Je suis la
plus vieille habitante de Roanne. Pensez donc, je suis née il y a environ 3130
ans ! Ma première vie fut bien courte, en comparaison de tout ce qui a
suivi.
Nesyamon. Ce
nom sonne étrange aujourd’hui. Mais du temps de ma jeunesse, pendant la XXIe
dynastie, en Basse Egypte, c’était un nom fréquent chez les femmes. Cela
signifie celle qui appartient à Amon, le Dieu Soleil. C’est logique. En effet,
je travaillais dans le temple d’Amon à Karnak. Mon nom est comme une offrande
au Dieu.
Comme toutes
mes consœurs, qui travaillaient avec moi au temple, après ma mort, mon corps a
été confié à des embaumeurs pour qu’il se conserve pour l’éternité. Me voici
donc momie. Et enfouie pour attendre l’Avènement de l’ère des morts, dans un
caveau global, à côté de Louxor, pas loin du Ramesseum, le temps funéraire de
Ramsès II.
J’y ai
attendu presque 3 000 ans, avec bien d’autres momies autour de moi. Nous
n’avons jamais été dérangées par des pillards, heureusement. Puis, un jour,
notre caveau a été ouvert. Ce n’était pas le début de l’ère des morts, comme
nous aurions pu le croire, mais simplement des archéologues, qui recherchaient
des momies pour le musée du Caire.
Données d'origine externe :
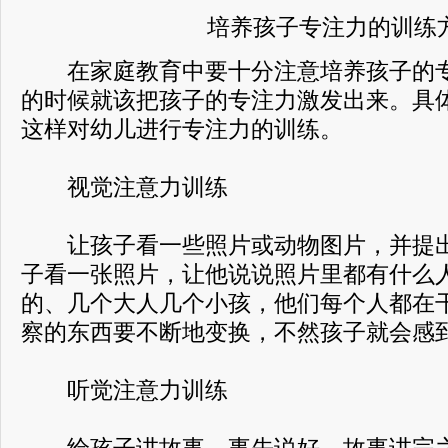
培养孩子专注力的训练
在家庭教育中要十分注意培养孩子的专
的时候就该把孩子的专注力激发出来。具
这样对幼儿进行专注力的训练。
视觉注意力训练
让孩子看一些照片或动物图片，并提出
子看一张照片，让他说说照片里都有什么
的、几个大人几个小孩，他们每个人都在
察的东西要不断地变换，不然孩子就会感
听觉注意力训练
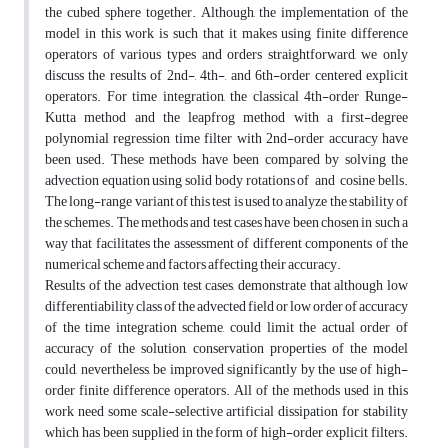
the cubed sphere together. Although, the implementation of the
model in this work is such that it makes using finite difference
operators of various types and orders straightforward, we only
discuss the results of 2nd-, 4th-, and 6th-order centered explicit
operators. For time integration, the classical 4th-order Runge-
Kutta method and the leapfrog method with a first-degree
polynomial regression time filter with 2nd-order accuracy have
been used. These methods have been compared by solving the
advection equation using solid body rotations of and cosine bells.
The long-range variant of this test is used to analyze the stability of
the schemes. The methods and test cases have been chosen in such a
way that facilitates the assessment of different components of the
numerical scheme and factors affecting their accuracy.
Results of the advection test cases, demonstrate that although low
differentiability class of the advected field or low order of accuracy
of the time integration scheme, could limit the actual order of
accuracy of the solution, conservation properties of the model
could, nevertheless, be improved significantly by the use of high-
order finite difference operators. All of the methods used in this
work need some scale-selective artificial dissipation for stability
which has been supplied in the form of high-order explicit filters.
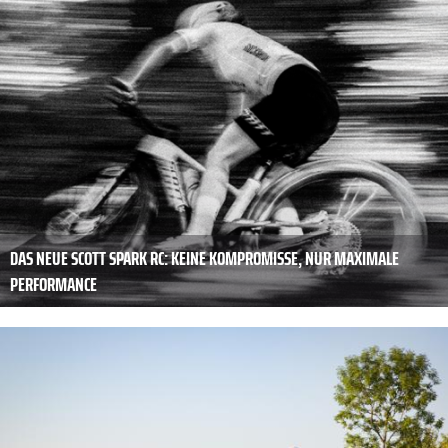
DAS NEUE SCOTT SPARK RC: KEINE KOMPROMISSE, NUR MAXIMALE
PERFORMANCE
Comme j’avais conservé une jolie forme, j’ai
été emportée.
De nouveau
la lumière. L’Egypte avait bien changé, depuis tout ce temps. Mais j’ai vite
compris que je n’y resterais pas. Dans la salle des ventes, j’ai été choisie par
un homme, Joseph Déchelette, habillé d’une bien curieuse façon. Il était
Roannais et cherchait une momie pour ses collections.
Me voilà
donc sa propriété. J’ai eu de la chance, il n’avait pas l’intention de me
découper en morceaux pour me revendre. Au lieu de cela, il m’a emmené en
voyage. Avec lui, je suis allée en Palestine puis en Syrie. Bien sûr, je n’en
ai pas beaucoup profité. Mais jamais je n’aurais pu prétendre à telles
aventures au cours de ma vie.
Puis, après
une dernière traversée en bateau, j’ai expérimenté quelque chose qui ne m’a pas
plus du tout : une immense boîte lancée à toute vitesse dans la fumée. Ils
appellent cela un train. J’ai bien regretté les doux bercements des barques de
roseaux sur le Nil.
Nous sommes
enfin arrivés à Roanne. Mon propriétaire, Joseph Déchelette, m’a tout de suite
installée dans le musée. J’en avais besoin après un aussi long voyage. Et là,
le défilé a commencé. Je crois que toute la ville est venue me voir. Je ne
m’attendais pas à un tel succès. Mais personne n’avait jamais vu de momie.
Le public
roannais n’a pas faibli. Depuis un siècle, dans ma vitrine, j’ai vu défiler des
milliers de personnes. Des adultes, des groupes, et des enfants, beaucoup
d’enfants. Ils collent le visage à la vitrine comme s’ils voulaient y entrer.
Le plus amusant est de les voir grandir. Et puis un jour, ils reviennent, et
ils sont à leur tour accompagnés de leurs enfants.
Il me
tarde de les retrouver. Quand je serai dans ma nouvelle salle, j’espère bien
qu’ils viendront nombreux me revoir.